| Work to complete |
Please give all of the data again, character for character, and drop the pictures.

| Records to process |
━━━━━━━━━━━━━━━━

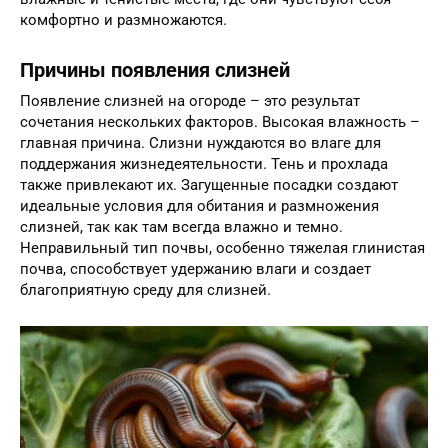
комфортно и размножаются.
Причины появления слизней
Появление слизней на огороде – это результат
сочетания нескольких факторов. Высокая влажность –
главная причина. Слизни нуждаются во влаге для
поддержания жизнедеятельности. Тень и прохлада
также привлекают их. Загущенные посадки создают
идеальные условия для обитания и размножения
слизней, так как там всегда влажно и темно.
Неправильный тип почвы, особенно тяжелая глинистая
почва, способствует удержанию влаги и создает
благоприятную среду для слизней.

━━━━━━━━━━━━━━━━

| Solution to this exercise |
комфортно и размножаются.
Причины появления слизней
Появление слизней на огороде – это результат
сочетания нескольких факторов. Высокая влажность –
главная причина. Слизни нуждаются во влаге для
поддержания жизнедеятельности. Тень и прохлада
также привлекают их. Загущенные посадки создают
идеальные условия для обитания и размножения
слизней, так как там всегда влажно и темно.
Неправильный тип почвы, особенно тяжелая глинистая
почва, способствует удержанию влаги и создает
благоприятную среду для слизней.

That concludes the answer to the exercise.